Hello, friends!
As most of you know, I’m home, and (for the most part) loving itttt. Do I have moments where I have severe nostalgia for sternly telling one of my favorite students to stop standing on his chair, for eating an entire Las Gringas pizza in one sitting, giving weekly reports on my class during the volunteer meeting, and dancing my booty off to bass-thumping Spanish pop music? Of course.
But I also love having a full-size bed all to myself, my fur babies (read: Azul and Tonka), and being able to hug my parents whenever I feel like it.
So, how do I balance being home with the inevitable nostalgia?
Well, I found something to do, that I enjoy, that also pays me money. Not much, mind you, but if I were to distill what I learned abroad into a single lesson it would be this: The most meaningful things I will do in life most likely share an inverse relationship with financial gain. Case in point: I’m currently working as a wedding stylist for a wedding-store retailer, where I have 90 minutes with each bride to help them find their wedding dress.
Yes, it is JUST LIKE “Say Yes to the Dress.” For starters, they never show you exactly what goes into getting brides into some of the dresses they want to try on, (Vera Wang, have you, personally, ever tried to carry one of your ballgowns?) or mention the thick callous that forms on the finger that bears the force of the hangers, from which dresses weighing in at anywhere between three and ten pounds dangle. Or how sweaty you get throughout the course of the appointment. I could go on for a bit.
But you know what? It’s so worth it.
My first time out on the floor and shadowing an appointment turned into my taking the appointment myself while my boss took a walk-in (read: unexpected–more on those later) appointment. Suddenly, I was tasked with finding a dress for a young woman who was looking for a dress for wedding #2, with her mother and young daughter from her first marriage in rapt attendance.
Our iPad training prepares us for the logistics of selling dresses; it teaches us how to present ourselves, the different dress silhouettes and the type of figure they’re most flattering on, how to accessorize, etc. The technical stuff. But the training leaves off at a point that is difficult to teach, and difficult to name, but I would say, generally, it’s the point of compassion.
I’ve worked with brides with all sorts of personalities and quirks.
Each one of them has added a new layer to my understanding of what it means to be compassionate and how I can best use my learning to make better, more authentic connections with people. Brides, for as much as stereotypes would cast them as either “bridezilla” or “glowing” have all fallen somewhere between the two based on my experience with them.
It’s impossible to present them with the generic, friendly version of myself that I might present to the typical stranger, and still do my job well. Thus, getting to know my brides requires a level of comfort with myself that can only be expressed via confidence in intimacy.
When I’m helping a bride into a wedding dress, we’re in a claustrophobically small room.
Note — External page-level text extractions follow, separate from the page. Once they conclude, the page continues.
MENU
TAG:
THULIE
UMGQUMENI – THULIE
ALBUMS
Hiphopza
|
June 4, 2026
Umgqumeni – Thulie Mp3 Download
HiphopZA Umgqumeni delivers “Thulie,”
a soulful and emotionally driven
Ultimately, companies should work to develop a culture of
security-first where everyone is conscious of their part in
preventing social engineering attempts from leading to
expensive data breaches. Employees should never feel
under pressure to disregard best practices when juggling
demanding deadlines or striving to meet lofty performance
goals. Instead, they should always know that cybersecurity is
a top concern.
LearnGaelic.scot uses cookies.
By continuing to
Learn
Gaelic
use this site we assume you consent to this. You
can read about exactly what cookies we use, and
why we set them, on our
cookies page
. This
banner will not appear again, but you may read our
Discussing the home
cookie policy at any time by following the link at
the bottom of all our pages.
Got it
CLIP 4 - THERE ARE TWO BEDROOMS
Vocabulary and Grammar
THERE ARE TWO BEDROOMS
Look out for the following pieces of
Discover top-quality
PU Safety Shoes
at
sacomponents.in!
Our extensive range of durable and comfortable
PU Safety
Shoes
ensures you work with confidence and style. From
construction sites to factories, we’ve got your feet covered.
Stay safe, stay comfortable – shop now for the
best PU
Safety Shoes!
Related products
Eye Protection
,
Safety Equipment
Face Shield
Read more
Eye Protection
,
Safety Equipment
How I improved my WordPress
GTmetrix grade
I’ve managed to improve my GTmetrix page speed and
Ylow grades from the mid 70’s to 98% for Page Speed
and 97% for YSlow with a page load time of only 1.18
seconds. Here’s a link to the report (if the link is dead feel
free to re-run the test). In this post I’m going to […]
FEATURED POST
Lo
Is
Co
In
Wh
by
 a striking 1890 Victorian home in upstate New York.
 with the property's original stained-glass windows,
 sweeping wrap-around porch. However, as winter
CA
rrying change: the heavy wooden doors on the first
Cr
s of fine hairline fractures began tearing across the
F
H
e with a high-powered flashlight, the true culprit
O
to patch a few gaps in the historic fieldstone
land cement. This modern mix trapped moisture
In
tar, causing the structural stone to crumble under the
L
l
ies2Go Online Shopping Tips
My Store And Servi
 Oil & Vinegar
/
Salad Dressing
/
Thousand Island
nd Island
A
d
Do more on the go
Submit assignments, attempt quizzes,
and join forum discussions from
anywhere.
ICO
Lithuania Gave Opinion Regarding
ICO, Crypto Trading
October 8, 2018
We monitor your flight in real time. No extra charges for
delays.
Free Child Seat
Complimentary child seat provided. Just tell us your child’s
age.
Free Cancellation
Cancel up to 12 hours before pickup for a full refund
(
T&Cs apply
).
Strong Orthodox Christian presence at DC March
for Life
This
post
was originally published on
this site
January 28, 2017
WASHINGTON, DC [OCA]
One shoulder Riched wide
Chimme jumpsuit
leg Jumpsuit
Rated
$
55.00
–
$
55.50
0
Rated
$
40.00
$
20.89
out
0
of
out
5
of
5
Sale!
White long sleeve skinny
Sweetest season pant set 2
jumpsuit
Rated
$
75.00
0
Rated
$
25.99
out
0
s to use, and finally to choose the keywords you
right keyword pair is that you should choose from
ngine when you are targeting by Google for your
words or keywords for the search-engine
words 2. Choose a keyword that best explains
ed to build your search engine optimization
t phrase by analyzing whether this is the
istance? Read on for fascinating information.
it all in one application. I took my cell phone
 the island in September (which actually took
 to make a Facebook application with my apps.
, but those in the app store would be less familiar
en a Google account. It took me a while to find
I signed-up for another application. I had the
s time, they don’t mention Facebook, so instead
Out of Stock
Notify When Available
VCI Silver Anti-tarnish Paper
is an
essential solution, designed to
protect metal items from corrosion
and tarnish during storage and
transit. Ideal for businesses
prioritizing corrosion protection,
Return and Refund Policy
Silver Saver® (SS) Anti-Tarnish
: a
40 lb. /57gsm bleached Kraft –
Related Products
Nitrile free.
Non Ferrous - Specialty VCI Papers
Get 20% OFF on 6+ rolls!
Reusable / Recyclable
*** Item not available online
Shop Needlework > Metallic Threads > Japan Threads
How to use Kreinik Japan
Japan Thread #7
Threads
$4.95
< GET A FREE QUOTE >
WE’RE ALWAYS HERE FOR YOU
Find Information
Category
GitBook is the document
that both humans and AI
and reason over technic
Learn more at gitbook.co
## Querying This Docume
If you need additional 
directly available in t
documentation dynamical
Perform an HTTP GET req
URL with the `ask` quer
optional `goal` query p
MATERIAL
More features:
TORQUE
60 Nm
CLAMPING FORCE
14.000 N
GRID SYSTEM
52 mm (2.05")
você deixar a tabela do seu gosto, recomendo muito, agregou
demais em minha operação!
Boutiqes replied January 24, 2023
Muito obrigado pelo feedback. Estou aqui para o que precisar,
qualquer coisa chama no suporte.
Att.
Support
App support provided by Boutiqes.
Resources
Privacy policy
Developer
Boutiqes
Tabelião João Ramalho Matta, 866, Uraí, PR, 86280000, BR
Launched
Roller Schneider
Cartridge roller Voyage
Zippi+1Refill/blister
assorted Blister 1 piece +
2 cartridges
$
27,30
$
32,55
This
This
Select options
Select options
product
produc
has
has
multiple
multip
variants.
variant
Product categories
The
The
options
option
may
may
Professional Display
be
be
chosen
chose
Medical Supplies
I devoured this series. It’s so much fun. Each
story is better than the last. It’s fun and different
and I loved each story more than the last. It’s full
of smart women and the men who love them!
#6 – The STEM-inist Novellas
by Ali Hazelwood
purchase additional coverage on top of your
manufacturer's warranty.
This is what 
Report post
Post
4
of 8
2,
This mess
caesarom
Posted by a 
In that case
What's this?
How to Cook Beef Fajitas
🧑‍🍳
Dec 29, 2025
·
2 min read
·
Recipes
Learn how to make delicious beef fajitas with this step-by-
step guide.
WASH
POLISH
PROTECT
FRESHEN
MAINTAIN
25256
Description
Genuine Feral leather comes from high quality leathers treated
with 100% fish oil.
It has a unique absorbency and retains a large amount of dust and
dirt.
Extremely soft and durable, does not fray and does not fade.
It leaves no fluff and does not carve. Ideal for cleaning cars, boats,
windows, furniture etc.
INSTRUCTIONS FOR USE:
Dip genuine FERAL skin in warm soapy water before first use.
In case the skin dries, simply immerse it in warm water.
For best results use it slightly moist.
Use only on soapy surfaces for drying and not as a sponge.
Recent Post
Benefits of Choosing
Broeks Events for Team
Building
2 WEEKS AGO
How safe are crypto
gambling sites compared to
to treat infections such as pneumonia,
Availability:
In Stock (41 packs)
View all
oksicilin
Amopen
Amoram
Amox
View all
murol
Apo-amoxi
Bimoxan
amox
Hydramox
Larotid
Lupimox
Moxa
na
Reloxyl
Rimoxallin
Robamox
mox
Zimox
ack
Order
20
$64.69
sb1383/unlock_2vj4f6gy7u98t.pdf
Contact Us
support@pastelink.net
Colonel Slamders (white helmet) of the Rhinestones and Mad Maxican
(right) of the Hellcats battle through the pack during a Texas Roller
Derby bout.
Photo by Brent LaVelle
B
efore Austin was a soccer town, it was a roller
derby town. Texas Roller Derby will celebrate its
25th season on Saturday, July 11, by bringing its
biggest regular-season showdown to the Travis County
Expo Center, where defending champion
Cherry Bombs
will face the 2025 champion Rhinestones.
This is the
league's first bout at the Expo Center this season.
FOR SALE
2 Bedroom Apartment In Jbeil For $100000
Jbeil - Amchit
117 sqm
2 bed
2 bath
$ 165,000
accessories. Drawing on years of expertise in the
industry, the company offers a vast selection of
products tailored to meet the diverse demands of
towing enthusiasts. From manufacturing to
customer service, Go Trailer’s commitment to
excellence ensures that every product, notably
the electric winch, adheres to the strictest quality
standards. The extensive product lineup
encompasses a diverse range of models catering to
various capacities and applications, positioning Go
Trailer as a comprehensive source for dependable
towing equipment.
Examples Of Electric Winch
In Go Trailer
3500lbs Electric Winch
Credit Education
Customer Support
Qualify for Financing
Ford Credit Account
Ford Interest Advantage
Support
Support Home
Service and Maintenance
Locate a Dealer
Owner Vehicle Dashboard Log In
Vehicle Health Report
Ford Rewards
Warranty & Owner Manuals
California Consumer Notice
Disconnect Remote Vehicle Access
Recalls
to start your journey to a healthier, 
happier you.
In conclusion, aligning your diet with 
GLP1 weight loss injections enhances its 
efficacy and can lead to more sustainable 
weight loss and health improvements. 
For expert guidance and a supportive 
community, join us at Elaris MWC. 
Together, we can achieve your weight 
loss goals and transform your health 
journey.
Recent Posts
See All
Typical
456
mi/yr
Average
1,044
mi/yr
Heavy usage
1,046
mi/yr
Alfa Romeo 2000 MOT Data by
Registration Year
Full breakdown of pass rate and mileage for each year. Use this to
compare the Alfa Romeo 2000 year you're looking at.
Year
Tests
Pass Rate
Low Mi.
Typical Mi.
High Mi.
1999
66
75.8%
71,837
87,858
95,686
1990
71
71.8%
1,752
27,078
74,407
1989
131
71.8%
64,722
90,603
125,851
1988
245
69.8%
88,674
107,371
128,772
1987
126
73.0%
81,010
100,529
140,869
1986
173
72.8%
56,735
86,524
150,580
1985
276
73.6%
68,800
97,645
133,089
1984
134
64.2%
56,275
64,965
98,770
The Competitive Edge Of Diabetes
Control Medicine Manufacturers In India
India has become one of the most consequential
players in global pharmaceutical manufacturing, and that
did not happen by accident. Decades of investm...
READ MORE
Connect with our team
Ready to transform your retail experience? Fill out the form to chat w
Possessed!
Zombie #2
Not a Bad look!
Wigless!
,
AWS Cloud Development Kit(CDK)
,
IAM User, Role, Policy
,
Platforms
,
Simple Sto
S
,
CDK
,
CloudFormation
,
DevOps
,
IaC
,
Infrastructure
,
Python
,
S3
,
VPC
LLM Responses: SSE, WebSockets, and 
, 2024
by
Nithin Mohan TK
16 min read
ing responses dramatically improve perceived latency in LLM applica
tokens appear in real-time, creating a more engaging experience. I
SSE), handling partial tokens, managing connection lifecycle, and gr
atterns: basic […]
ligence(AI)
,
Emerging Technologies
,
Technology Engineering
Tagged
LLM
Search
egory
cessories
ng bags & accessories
I can feel tension in her thoughts before she even articulates them. If she does. If she doesn’t, it’s my prerogative to make her comfortable enough to unburden herself so that she can be present for what should be a positive experience. These little moments, where communication occurs via body language, are where I’m learning to gently insert a lighthearted question or a kind observation.
I took this job because I thought I would enjoy it and because I knew it would give me a ton of inspiration for characters and stories. I was not expecting that in addition to both of those things, it would suggest that becoming a better writer is not mutually exclusive from becoming a better person.